▸ Work request
Retype, word for word, each line between the lines holding "12 weeks later, I" and "Shop By Shoe Size", inclusive, and leave the rest of the data alone.

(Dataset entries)

▼

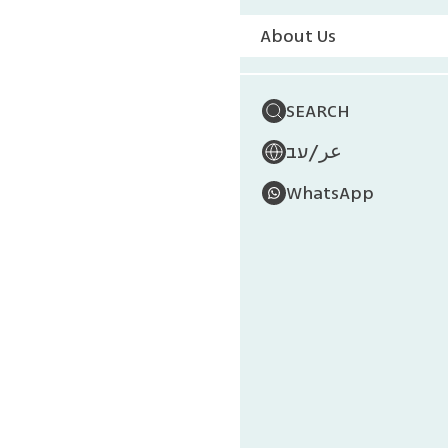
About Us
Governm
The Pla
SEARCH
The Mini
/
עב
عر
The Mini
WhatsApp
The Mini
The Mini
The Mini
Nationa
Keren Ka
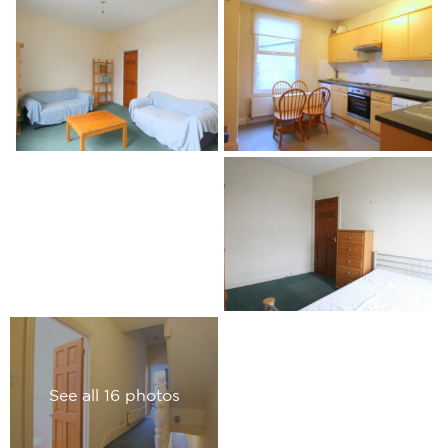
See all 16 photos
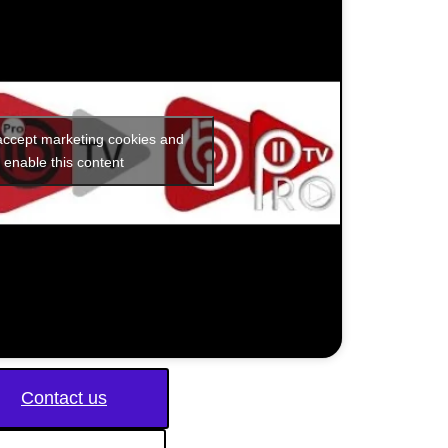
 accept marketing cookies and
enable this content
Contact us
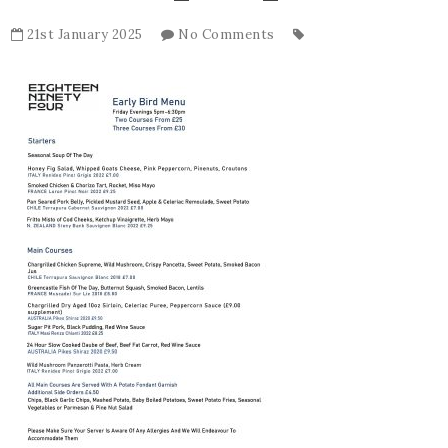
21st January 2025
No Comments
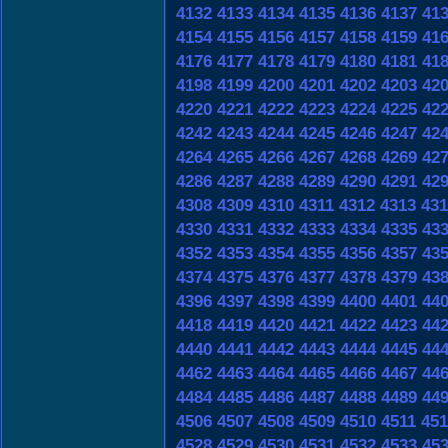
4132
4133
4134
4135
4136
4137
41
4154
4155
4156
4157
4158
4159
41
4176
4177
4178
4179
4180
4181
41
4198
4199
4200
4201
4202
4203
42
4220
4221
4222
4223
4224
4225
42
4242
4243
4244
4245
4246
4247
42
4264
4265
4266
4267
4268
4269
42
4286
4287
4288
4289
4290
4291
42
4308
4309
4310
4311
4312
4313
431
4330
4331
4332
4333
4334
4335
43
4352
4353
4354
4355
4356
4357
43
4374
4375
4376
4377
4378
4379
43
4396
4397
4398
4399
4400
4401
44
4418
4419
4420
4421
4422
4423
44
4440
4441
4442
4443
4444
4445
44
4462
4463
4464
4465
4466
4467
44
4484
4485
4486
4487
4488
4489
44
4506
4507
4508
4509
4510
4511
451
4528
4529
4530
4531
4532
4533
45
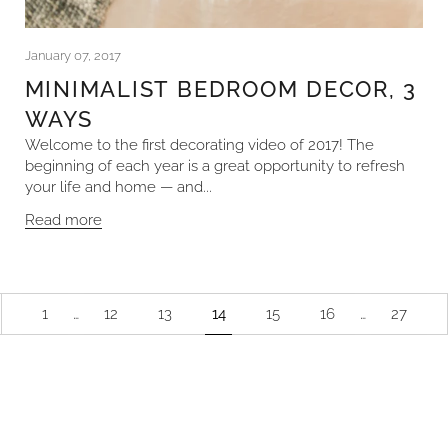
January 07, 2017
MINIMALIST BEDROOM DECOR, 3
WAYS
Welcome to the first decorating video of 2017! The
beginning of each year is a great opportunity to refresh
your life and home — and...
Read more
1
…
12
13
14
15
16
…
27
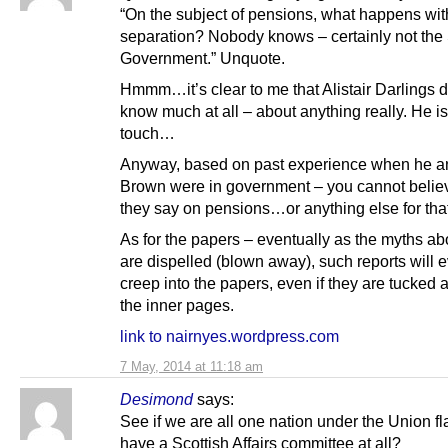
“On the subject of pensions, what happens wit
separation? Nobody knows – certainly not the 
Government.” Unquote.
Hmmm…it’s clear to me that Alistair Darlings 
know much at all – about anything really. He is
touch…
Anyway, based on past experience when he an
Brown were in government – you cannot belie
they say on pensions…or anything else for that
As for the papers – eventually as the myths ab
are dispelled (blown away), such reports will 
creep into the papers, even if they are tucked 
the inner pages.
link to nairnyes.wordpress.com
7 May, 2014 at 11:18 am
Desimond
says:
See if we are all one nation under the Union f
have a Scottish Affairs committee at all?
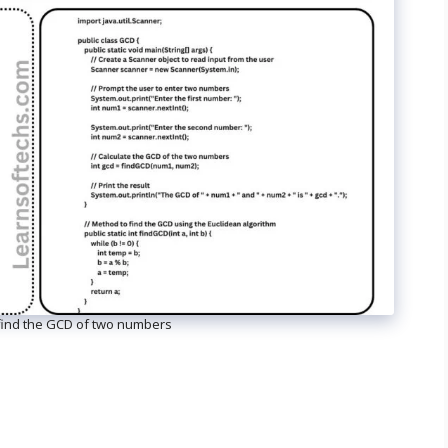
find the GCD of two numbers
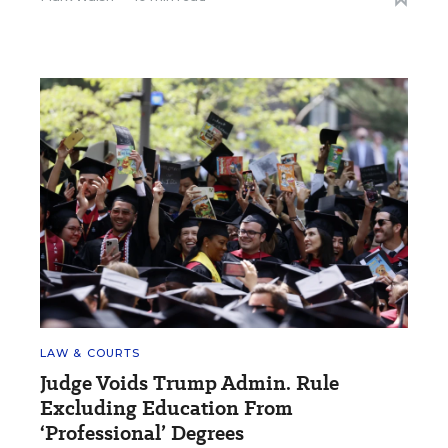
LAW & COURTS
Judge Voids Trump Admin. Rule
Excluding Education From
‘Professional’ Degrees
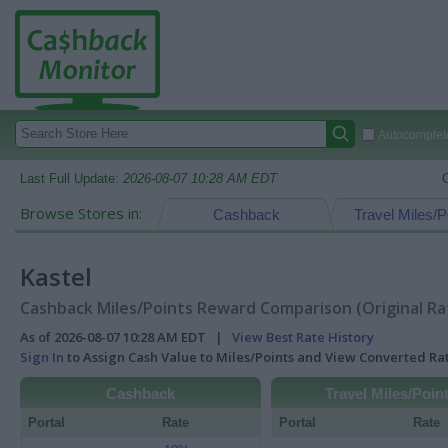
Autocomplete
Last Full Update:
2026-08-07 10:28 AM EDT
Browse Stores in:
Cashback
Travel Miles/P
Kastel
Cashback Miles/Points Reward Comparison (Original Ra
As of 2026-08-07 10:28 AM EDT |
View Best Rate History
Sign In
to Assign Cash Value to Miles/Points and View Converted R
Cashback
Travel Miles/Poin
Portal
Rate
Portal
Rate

▲
▼

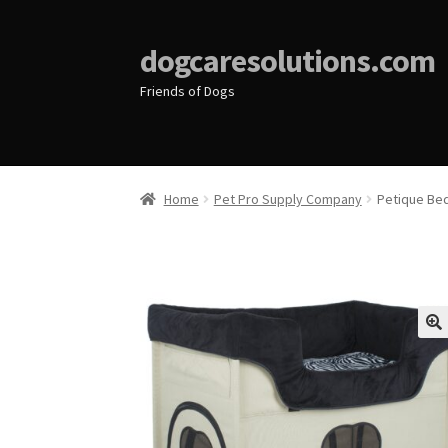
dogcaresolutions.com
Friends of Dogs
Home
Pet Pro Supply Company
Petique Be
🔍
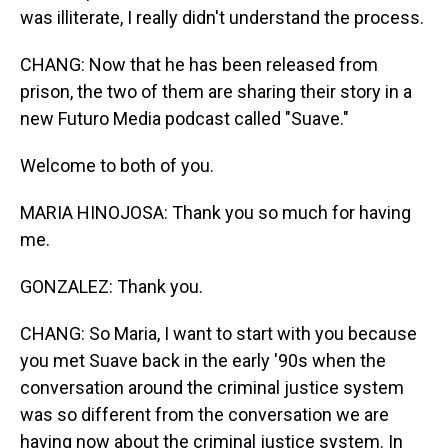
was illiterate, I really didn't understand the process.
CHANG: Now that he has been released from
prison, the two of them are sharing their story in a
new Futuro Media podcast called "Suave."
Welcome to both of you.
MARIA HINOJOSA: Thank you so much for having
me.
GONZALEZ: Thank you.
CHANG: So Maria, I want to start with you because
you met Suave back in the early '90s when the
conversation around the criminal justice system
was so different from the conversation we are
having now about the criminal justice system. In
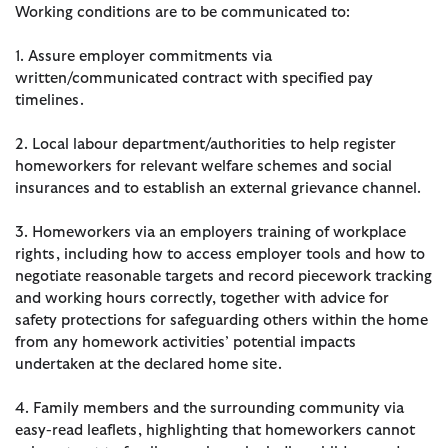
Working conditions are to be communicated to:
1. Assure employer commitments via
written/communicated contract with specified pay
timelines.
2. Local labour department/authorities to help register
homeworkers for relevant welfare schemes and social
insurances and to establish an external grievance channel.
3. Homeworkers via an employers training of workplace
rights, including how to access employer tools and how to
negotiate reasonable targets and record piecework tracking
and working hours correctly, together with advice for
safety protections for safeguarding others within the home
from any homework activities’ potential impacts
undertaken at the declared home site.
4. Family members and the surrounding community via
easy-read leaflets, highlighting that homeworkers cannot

▲
▼

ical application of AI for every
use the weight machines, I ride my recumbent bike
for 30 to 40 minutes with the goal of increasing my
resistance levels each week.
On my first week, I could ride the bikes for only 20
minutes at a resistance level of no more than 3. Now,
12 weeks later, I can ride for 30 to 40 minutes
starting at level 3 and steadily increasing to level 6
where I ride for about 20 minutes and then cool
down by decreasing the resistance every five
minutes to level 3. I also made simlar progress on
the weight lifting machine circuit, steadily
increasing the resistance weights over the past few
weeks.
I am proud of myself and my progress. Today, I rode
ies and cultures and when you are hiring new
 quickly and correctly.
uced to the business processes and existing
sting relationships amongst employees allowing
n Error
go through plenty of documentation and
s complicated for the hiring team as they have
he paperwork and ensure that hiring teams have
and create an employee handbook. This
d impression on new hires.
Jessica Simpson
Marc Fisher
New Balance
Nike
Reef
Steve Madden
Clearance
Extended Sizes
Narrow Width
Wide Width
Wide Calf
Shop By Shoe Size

▲

▸ Solution to this task
12 weeks later, I can ride for 30 to 40 minutes
starting at level 3 and steadily increasing to level 6
where I ride for about 20 minutes and then cool
down by decreasing the resistance every five
minutes to level 3. I also made simlar progress on
the weight lifting machine circuit, steadily
increasing the resistance weights over the past few
weeks.
I am proud of myself and my progress. Today, I rode
ies and cultures and when you are hiring new
 quickly and correctly.
uced to the business processes and existing
sting relationships amongst employees allowing
n Error
go through plenty of documentation and
s complicated for the hiring team as they have
he paperwork and ensure that hiring teams have
and create an employee handbook. This
d impression on new hires.
Jessica Simpson
Marc Fisher
New Balance
Nike
Reef
Steve Madden
Clearance
Extended Sizes
Narrow Width
Wide Width
Wide Calf
Shop By Shoe Size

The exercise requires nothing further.